I have already tested this and it did not seem to work.

I have tested connections with "bypass all IPSec traffic" unchecked under Apps > IPSec VPN > IPSec Options.
...
Here is what I am seeing when I successfully VPN into the Untangle. Any other column from Layer 7 (Web Filter, Firewall, Application Control, etc.) is blank:
Code:

Code:

bypassed protocol policy_id policy_rule_id client_intf server_intf c_client_addr        c_client_port s_server_addr          s_server_port
TRUE     UDP[17]  0         0              External[1] None[0]     vpn client public ip 61809         Untangle wan public ip 1701
TRUE     UDP[17]  0         0              External[1] None[0]     vpn client public ip 4582          Untangle wan public ip 4500
TRUE     UDP[17]  0         0              External[1] None[0]     vpn client public ip 4606          Untangle wan public ip 500

[jcoffin]

I would investigate why the sessions are bypassed. Or open a support ticket.

[joelcarlton]

I don't know how I would investigate this issue other than setting the settings in the web interface that the documentation states. I made sure the box was unchecked and followed all the other instructions. The docs state that L2TP is not bypassed so don't know what else is in play. Is it possible this is a bug?

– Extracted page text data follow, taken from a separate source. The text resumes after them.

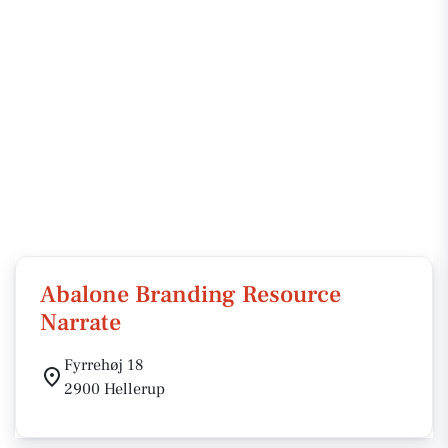
Abalone Branding Resource
Narrate
Fyrrehøj 18
2900 Hellerup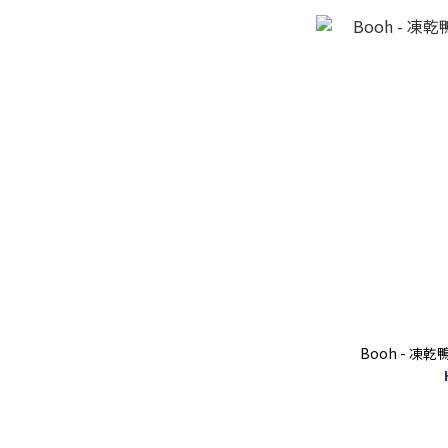
Booh - 凍乾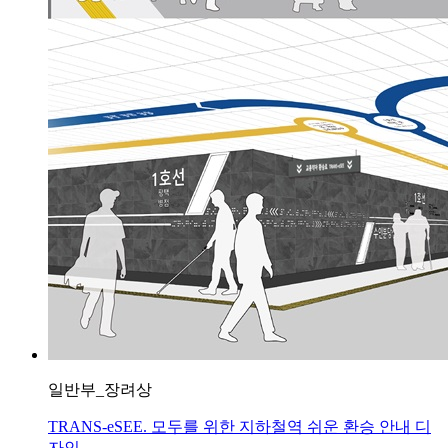
일반부_장려상
TRANS-eSEE. 모두를 위한 지하철역 쉬운 환승 안내 디
자인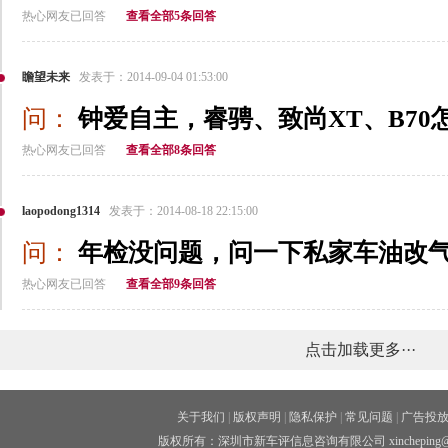
热心网友已回答
查看全部5条回答
瞻望未来
发表于：2014-09-04 01:53:00
问：
钟爱自主，睿骋、致尚XT、B70
热心网友已回答
查看全部8条回答
laopodong1314
发表于：2014-08-18 22:15:00
问：
年检没问题，问一下私家车油改
热心网友已回答
查看全部9条回答
点击加载更多···
关于我们
|
版权声明
|
隐私保护
|
常见问题
|
广告投
版权所有：深圳市新车评信息咨询有限公司 xincheping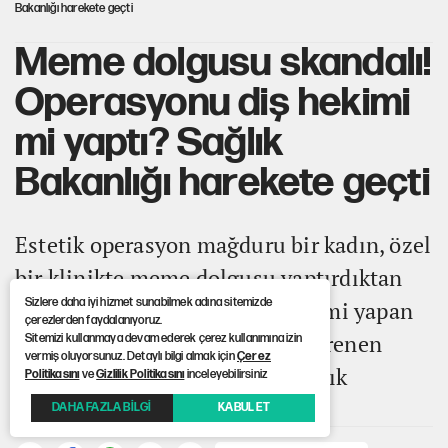
Bakanlığı harekete geçti
Meme dolgusu skandalı!
Operasyonu diş hekimi
mi yaptı? Sağlık
Bakanlığı harekete geçti
Estetik operasyon mağduru bir kadın, özel
bir klinikte meme dolgusu yaptırdıktan
Sizlere daha iyi hizmet sunabilmek adına sitemizde
sonra göğüslerini kaybetti. İşlemi yapan
çerezlerden faydalanıyoruz.
kişinin diş hekimi olduğunu öğrenen
Sitemizi kullanmaya devam ederek çerez kullanımına izin
vermiş oluyorsunuz. Detaylı bilgi almak için
Çerez
mağdurun şikayeti üzerine Sağlık
Politikasını
ve
Gizlilik Politikasını
inceleyebilirsiniz
Bakanlığı soruşturma başlattı.
DAHA FAZLA BİLGİ
KABUL ET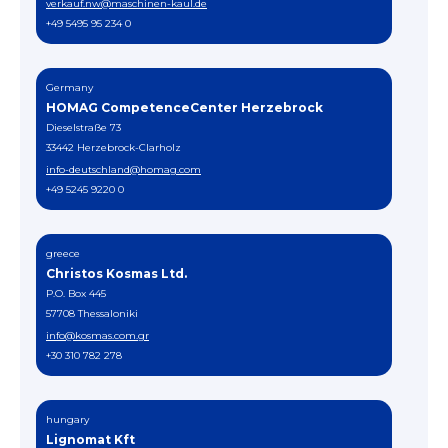
verkauf.nw@maschinen-kaul.de
+49 5495 95 234 0
Germany
HOMAG CompetenceCenter Herzebrock
Dieselstraße 73
33442 Herzebrock-Clarholz
info-deutschland@homag.com
+49 5245 9220 0
greece
Christos Kosmas Ltd.
P.O. Box 445
57708 Thessaloniki
info@kosmas.com.gr
+30 310 782 278
hungary
Lignomat Kft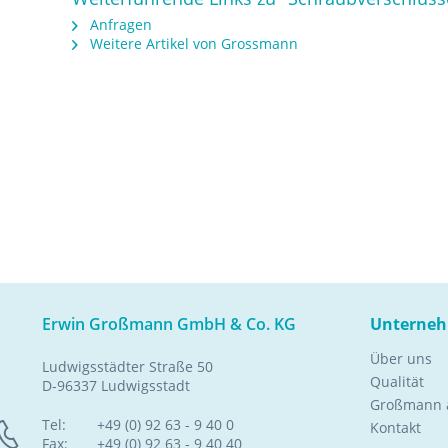
Anfragen
Weitere Artikel von Grossmann
Erwin Großmann GmbH & Co. KG
Unterne
Über uns
Ludwigsstädter Straße 50
Qualität
D-96337 Ludwigsstadt
Großmann a
Tel:
+49 (0) 92 63 - 9 40 0
Kontakt
Fax:
+49 (0) 92 63 - 9 40 40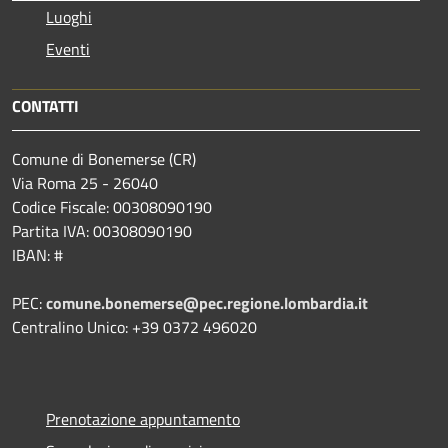
Luoghi
Eventi
CONTATTI
Comune di Bonemerse (CR)
Via Roma 25 - 26040
Codice Fiscale: 00308090190
Partita IVA: 00308090190
IBAN: #
PEC:
comune.bonemerse@pec.regione.lombardia.it
Centralino Unico: +39 0372 496020
Prenotazione appuntamento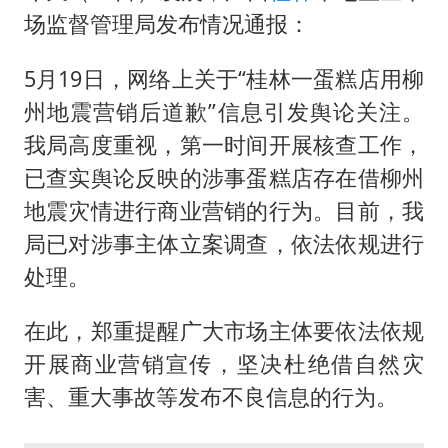
场监督管理局发布情况通报：
5月19日，网络上关于“桂林一蛋糕店用柳
州地震营销后道歉”信息引发舆论关注。
我局高度重视，第一时间开展核查工作，
已查实舆论反映的涉事蛋糕店存在借柳州
地震灾情进行商业营销的行为。目前，我
局已对涉事主体立案调查，依法依规进行
处理。
在此，郑重提醒广大市场主体要依法依规
开展商业营销宣传，坚决杜绝借自然灾
害、重大事故等发布不良信息的行为。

Is there some other documentation out there that deals with investigating bypass traffic? Is there a technical troubleshooting document I could review?

[jcoffin]

Opening a Jira issue is not how to get this resolved as it is not reproducible. The IPsec bypass option is working on several installation I have tested on just today. If you have a support license, open a support ticket.

It is important to disconnect all L2TP connections before changing the setting and then reconnect to test.

[joelcarlton]

I checked the box, saved, tested.
I unchecked the box, saved, tested.
I rebooted, verified the box was unchecked, tested.

Always same result. Sessions are bypassed.

Screenshot 2019-09-23 01.50.51.png
Screenshot 2019-09-23 01.53.15.png

Can you explain why this differs with the Wiki? Does Untangle write the wiki or is that information provided by the community?

If you disable this checkbox, traffic from IPsec tunnels can now be filtered through all active applications and services.
..
Also please note that this only applies to plain IPsec tunnels. Traffic from L2TP and Xauth VPN clients will always pass through all active applications and services."